I've been researching content management systems, and in the process was reminded of some of the headaches that I've seen in the past when dealing with content on a site. Having just created a test to ensure that my javascript code was well formed, I started to wonder if it might be possible to validate all of my content -- javascript, css and html. The answer turns out to be "yes," and due to some good work done by others, the process turned out to be a lot less painful than I expected.
My goals were that as part of my automated tests, I would be able to ensure that:
- The site javascript contained no obvious errors
- The site css was correctly formed, and valid
- Pages served from the site had valid XHTML
In addition, to avoid some misery I had encountered in earlier projects, I wanted to check a few other things:
- All link (a) tags had valid href attributes
- All img tags had valid src attributes
- All url() attributes in my CSS were valid
I do use the Firefox extensions Firebug and HTMLTidy, but those only operate on the pages loaded in the browser, so they aren't really a substitute for automated validation.
Let's take these in order ...
Javascript
For how javascript checking is done, see my other posting (http://johnwedgwood.blogspot.com/2007/08/javascript-lint-and-assetpackager.html) about using a javascript lint program to automatically check javascript code for the most obvious errors.
CSS
I really wanted to use a command line tool for this, but could not find one that validated the CSS (there are a set of interesting tools for compacting css though). The solution everyone refers to is to use the w3c online validation tool (http://jigsaw.w3.org/css-validator/). It turns out that there is already a terrific plugin for doing exactly this job -- assert_valid_asset (http://www.realityforge.org/articles/2006/03/15/rails-plugin-to-validate-x-html-and-css). It even has a method assert_valid_css_files which is almost perfect. It creates test methods for each CSS file, and these test methods submit the file contents to the w3c site to be checked.

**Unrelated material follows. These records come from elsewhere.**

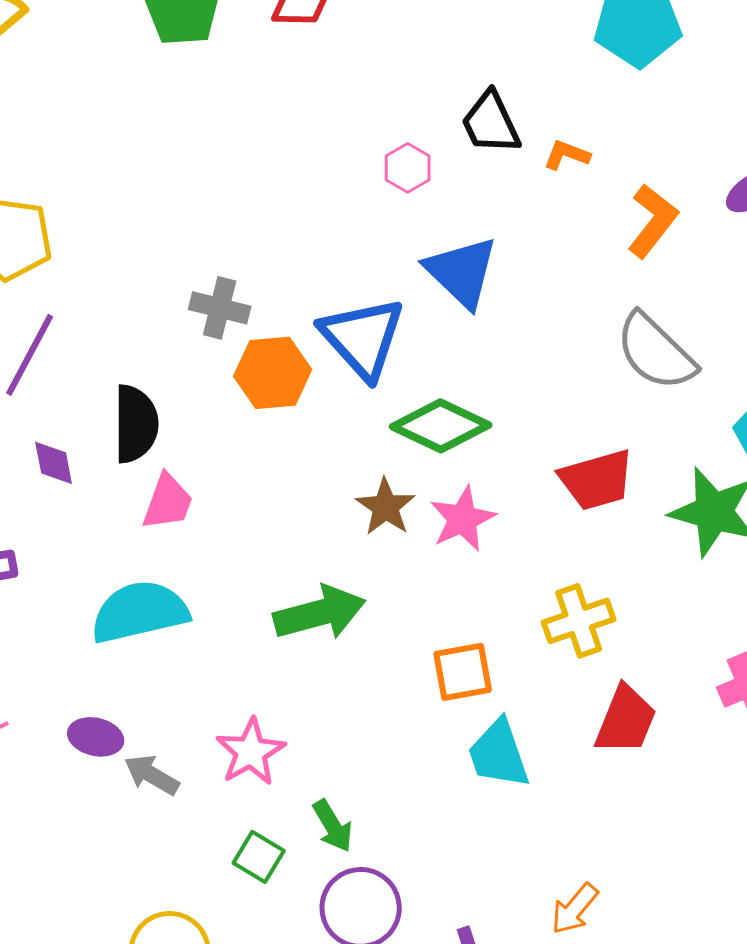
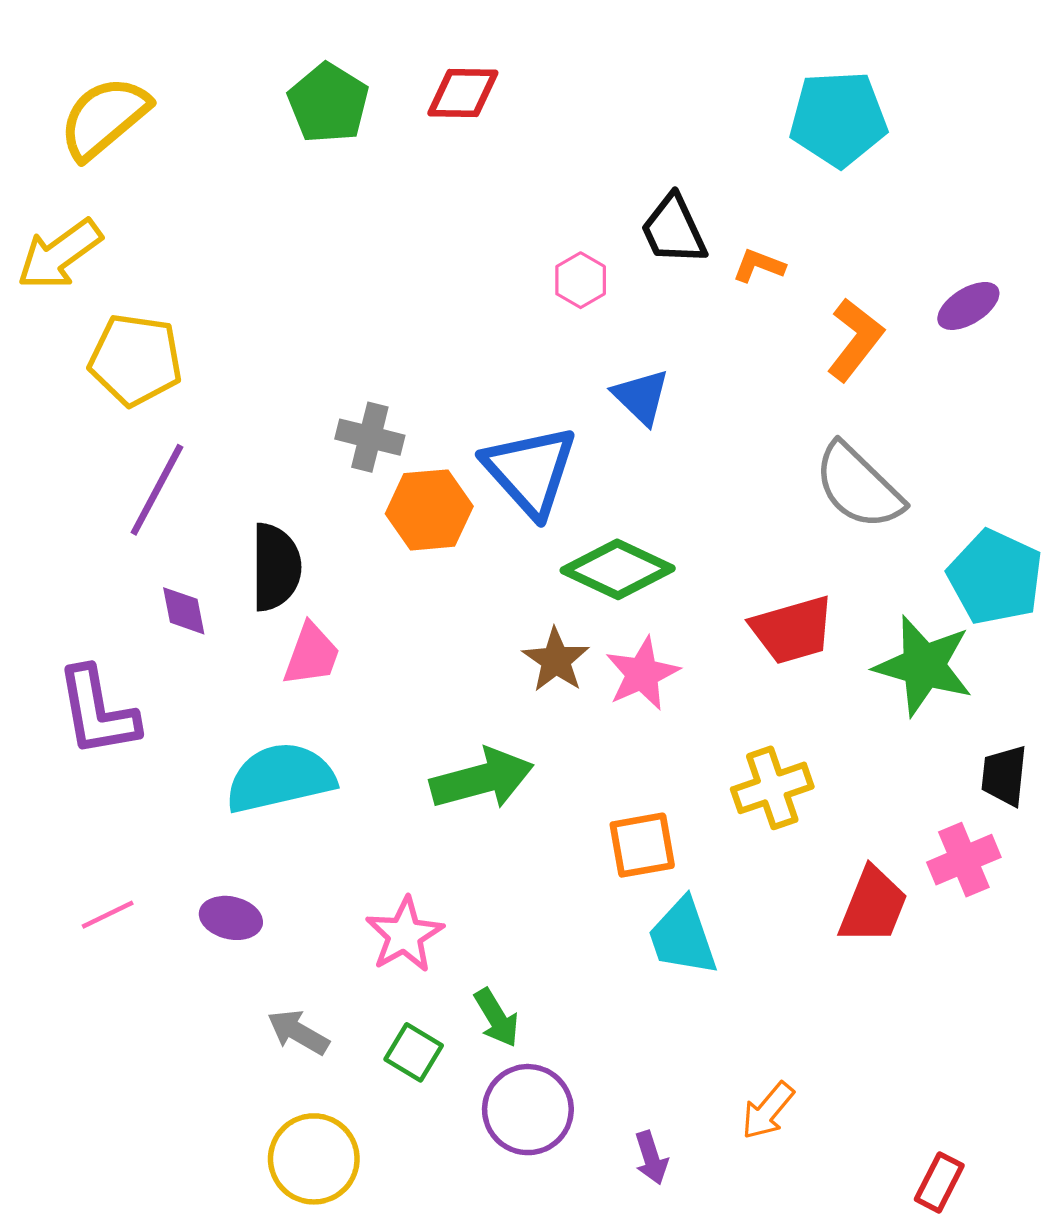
blue triangle: (462, 272) -> (641, 397), size x0.7
red trapezoid: (626, 720) -> (873, 906), moved
gray arrow: (152, 775) -> (298, 1032), moved

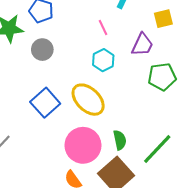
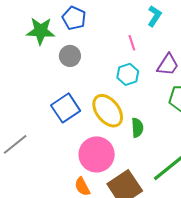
green semicircle: (120, 140) -> (137, 128), moved

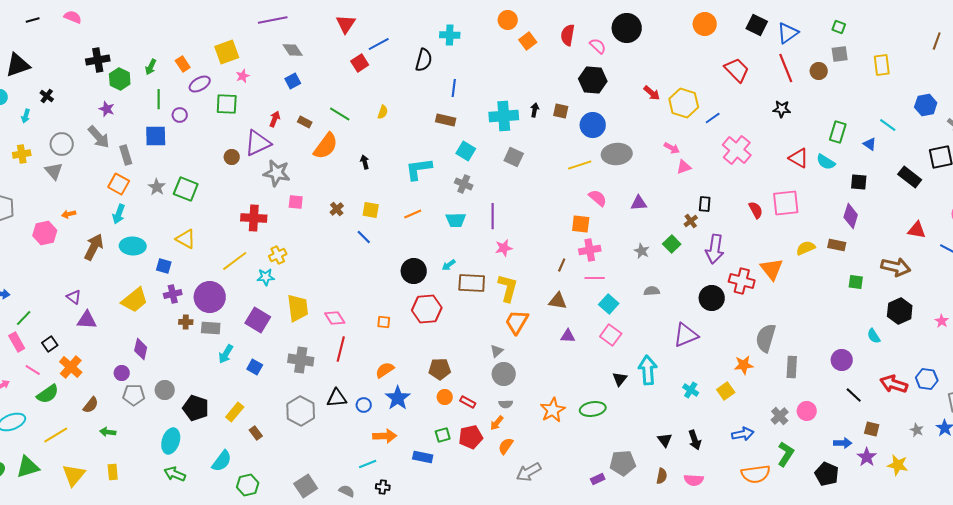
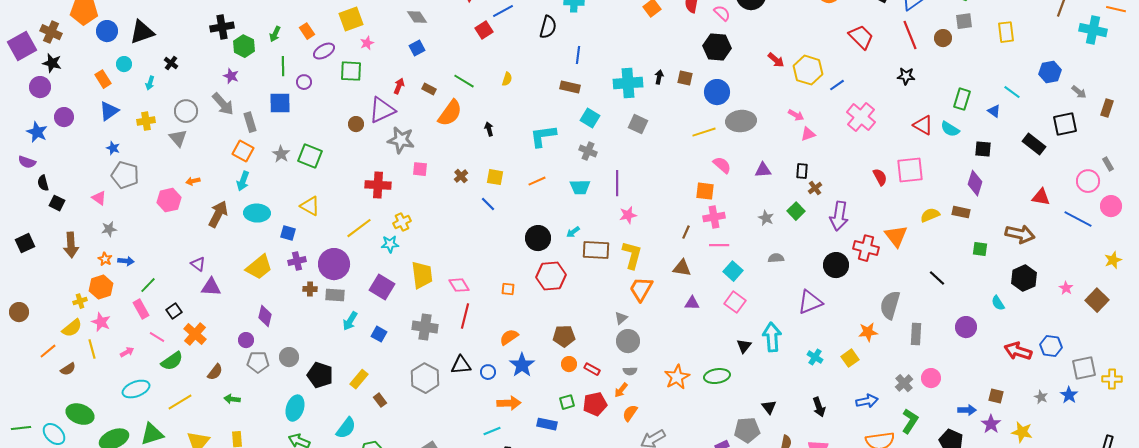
black rectangle: (705, 204) -> (802, 171), moved
black line: (854, 395) -> (937, 278), moved
black triangle: (665, 440) -> (769, 407), moved

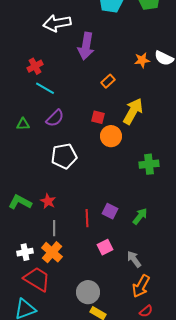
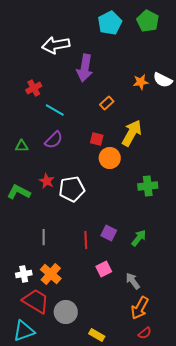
cyan line: (45, 88) -> (55, 110), moved
white pentagon: (64, 156) -> (72, 189), moved
red star: (48, 201) -> (47, 181), moved
green L-shape: (20, 202) -> (19, 192), moved
gray line: (54, 228) -> (44, 237), moved
gray circle: (88, 292) -> (66, 312), moved

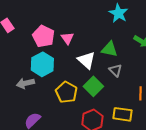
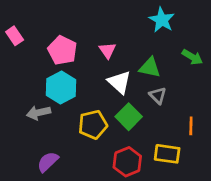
pink triangle: (67, 38) -> (107, 50), moved
yellow pentagon: (66, 92) -> (93, 125), turned 30

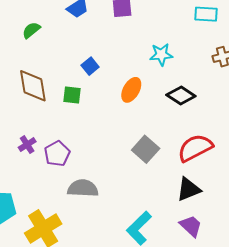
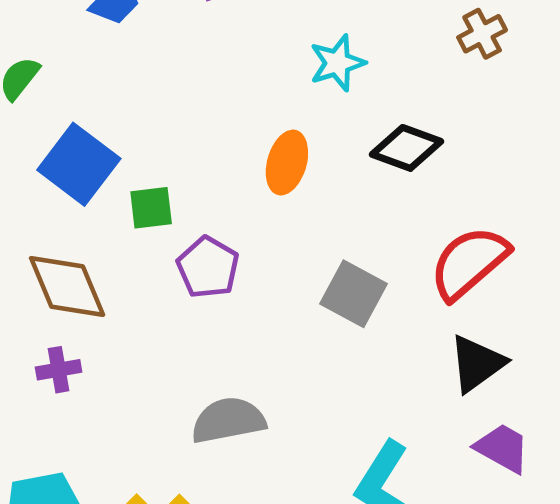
blue square: (90, 66) -> (79, 164), moved, size x1.8
brown diamond: (33, 86) -> (67, 287), moved
purple cross: (27, 145) -> (59, 370), moved, turned 36
purple pentagon: (57, 154) -> (208, 267), moved

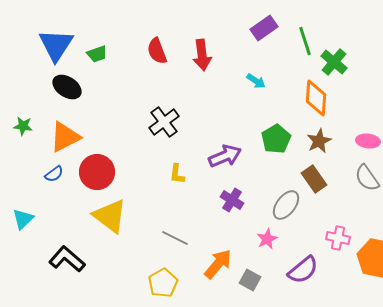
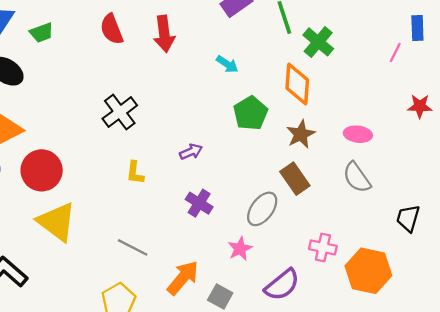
green pentagon: (276, 139) -> (251, 113), moved
purple arrow: (225, 156) -> (191, 152), size x0.6

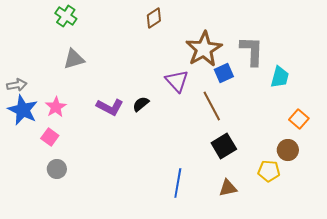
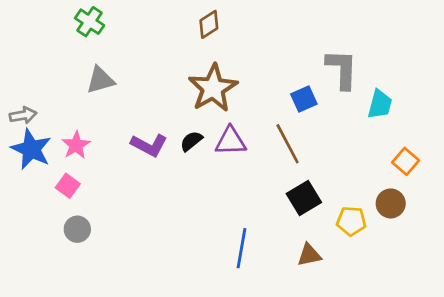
brown star: (204, 49) -> (213, 88), moved
purple triangle: (177, 81) -> (231, 141), moved, turned -50
yellow pentagon: (269, 171) -> (351, 221), moved

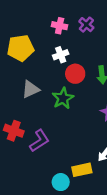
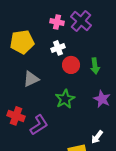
purple cross: (86, 25) -> (81, 21), size x1.5
green star: (63, 98) -> (65, 99), moved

Unfortunately for me I have CSS files located in sub-directories, and this method uses the file name as part of the method name for the test, which doesn't work so well when the file name has a "/" in it. So I took the idea, and rolled my own method that handles this case, producing a file test/unit/css_validation_test.rb which processes each CSS file to create a test method for that CSS file, but which munges the name so that it can handle CSS files located in sub-folders.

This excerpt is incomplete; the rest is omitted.